Data supplied below:
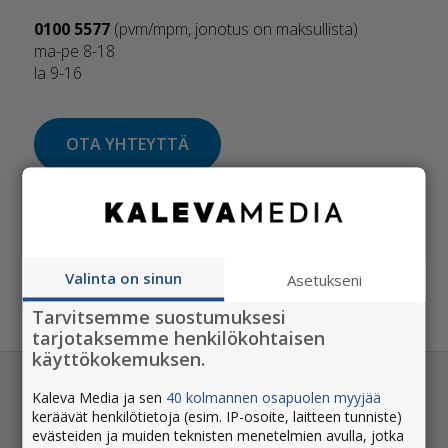
0100 5577
(pvm/mpm, jonotus on maksullista)
ma-pe 8-18
la 9-16
OTA YHTEYTTÄ
Auta meitä onnistumaan jakelussa. Pidä huolta, että
postilaatikossasi tai -luukussasi on sukunimesi ja
asuntosi numero.
Valinta on sinun
Asetukseni
Tarvitsemme suostumuksesi
tarjotaksemme henkilökohtaisen
käyttökokemuksen.
OTA YHTEYTTÄ
Kaleva Media ja sen
40 kolmannen osapuolen myyjää
keräävät henkilötietoja (esim. IP-osoite, laitteen tunniste)
Ota yhteyttä -lomake
evästeiden ja muiden teknisten menetelmien avulla, jotka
End of Data supplied.
**Instructions to follow**.
A word-for-word transcription of the listing is needed, minus its images.

**Answer section**.
0100 5577
(pvm/mpm, jonotus on maksullista)
ma-pe 8-18
la 9-16
OTA YHTEYTTÄ
Auta meitä onnistumaan jakelussa. Pidä huolta, että
postilaatikossasi tai -luukussasi on sukunimesi ja
asuntosi numero.
Valinta on sinun
Asetukseni
Tarvitsemme suostumuksesi
tarjotaksemme henkilökohtaisen
käyttökokemuksen.
OTA YHTEYTTÄ
Kaleva Media ja sen
40 kolmannen osapuolen myyjää
keräävät henkilötietoja (esim. IP-osoite, laitteen tunniste)
Ota yhteyttä -lomake
evästeiden ja muiden teknisten menetelmien avulla, jotka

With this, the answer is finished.